Rom (kath.net/KAP) Die italienische Finanzpolizei will im Zuge der Ermittlungen gegen den früheren vatikanischen Rechnungsprüfer Nunzio Scarano nach Medienberichten auch die Räumlichkeiten der Vatikanbank IOR durchsuchen. Das italienische Justizministerium habe ein entsprechendes Rechtshilfeersuchen an den Vatikan gerichtet. Es gehe um fingierte Schenkungen einer Offshore-Gesellschaft, die von Scarano über Konten des vatikanischen Geldinstituts abgewickelt worden sein sollen, so die Berichte vom Dienstag. Demnach wurde Scarano am Morgen abermals verhaftet. Haftbefehle wegen der mutmaßlichen Scheinschenkungen ergingen auch gegen den Priester Luigi Noli und den Notar Bruno Frauenfelder.


Ein Sprecher der Vatikanbank sagte am Dienstag, das Geldinstitut habe "voll kooperiert". So habe man im Juli einen Bericht über die Transaktionen Scaranos in den vergangenen zehn Jahren an die vatikanische Finanzaufsicht AIF weitergeleitet. Insgesamt handelt es sich den Angaben zufolge um sieben Millionen Euro. "Wir haben alles getan, was man tun muss", so der Sprecher. Die vatikanische Justiz habe alle Gelder Scaranos beim IOR seit mehreren Monaten eingefroren. Die vatikanische Finanzaufsichtsbehörde hatte mit ihrem italienischen Pendant im einen Informationsaustausch vereinbart.
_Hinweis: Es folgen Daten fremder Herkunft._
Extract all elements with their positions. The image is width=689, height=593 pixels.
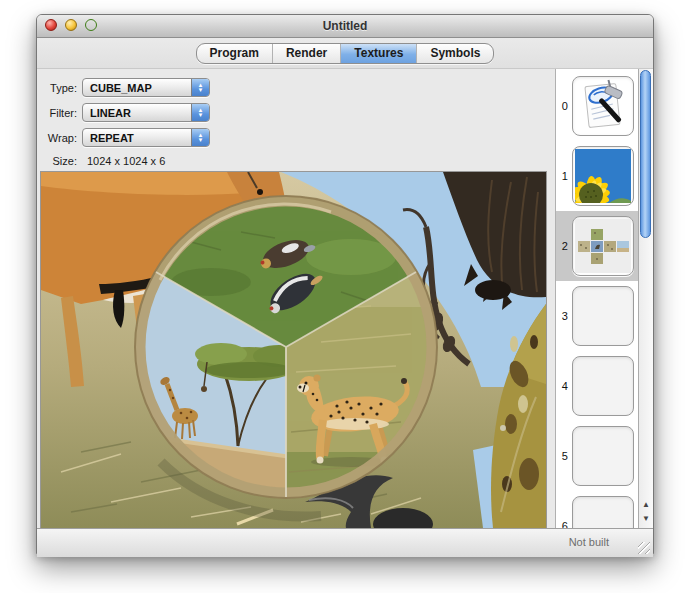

Scarano, Rechnungsprüfer der vatikanischen Güterverwaltung Apsa, war im Juni wegen des Verdachts auf Betrug, Korruption und Verleumdung von der italienischen Polizei festgenommen worden. Daraufhin leitete auch die vatikanische Justiz Ermittlungen ein und stellte erstmals ein Rechtshilfeersuchen an Italien.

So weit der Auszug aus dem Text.